Rafailov, R., et al. “Direct Preference Optimization: Your Language Model is Secretly a Reward Model.” arXiv preprint arXiv:2305.18290 (2023).
DeepSeek-AI. “DeepSeekMath: Pushing the Limits of Mathematical Reasoning in Open Language Models.” arXiv preprint arXiv:2402.03300 (2024).
Liu, Z., et al. “Understanding R1‑Zero‑Like Training: A Critical Perspective.” arXiv preprint arXiv:2503.20783 (2025).

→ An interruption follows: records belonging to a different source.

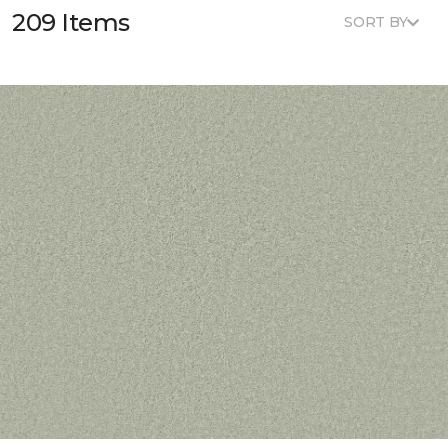
209 Items
SORT BY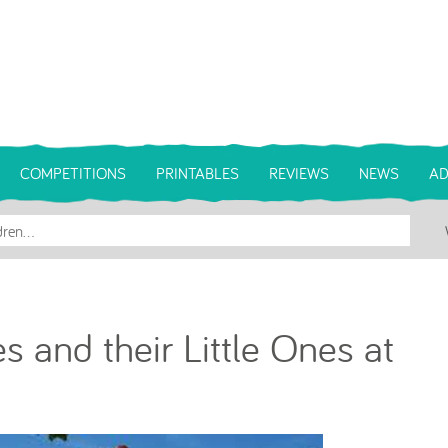
COMPETITIONS
PRINTABLES
REVIEWS
NEWS
AD
 and their Little Ones at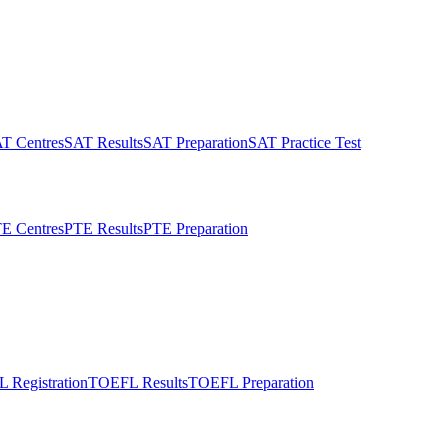
T Centres
SAT Results
SAT Preparation
SAT Practice Test
E Centres
PTE Results
PTE Preparation
 Registration
TOEFL Results
TOEFL Preparation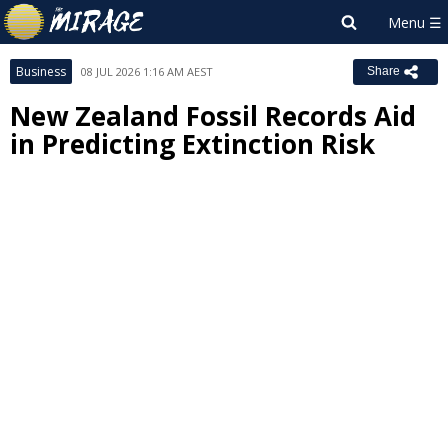
Business
08 JUL 2026 1:16 AM AEST
Share
New Zealand Fossil Records Aid
in Predicting Extinction Risk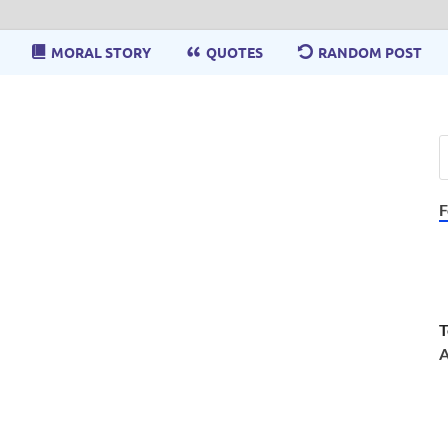
MORAL STORY
QUOTES
RANDOM POST
F
T
A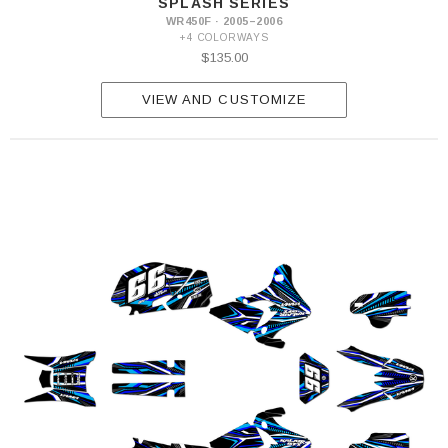
SPLASH SERIES
WR450F · 2005–2006
+4 COLORWAYS
$135.00
VIEW AND CUSTOMIZE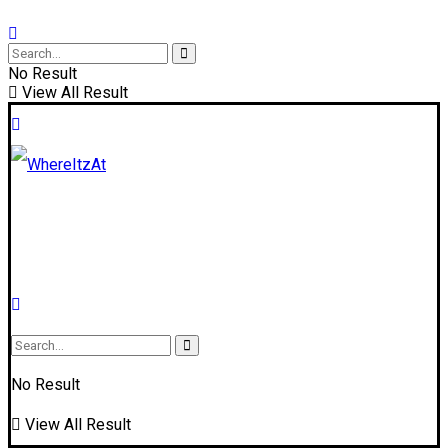
No Result
View All Result
No Result
View All Result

DeepSeek Team. “DeepSeek‑R1: Incentivizing Reasoning Capability in LLMs via Reinforcement Learning.” arXiv preprint arXiv:2501.12948 (2025).
Kimi Team. “Kimi k1.5: Scaling Reinforcement Learning with LLMs.” arXiv preprint arXiv:2501.12599 (2025).
Qwen Team. “Qwen3 Technical Report.” arXiv preprint arXiv:2505.09388 (2025).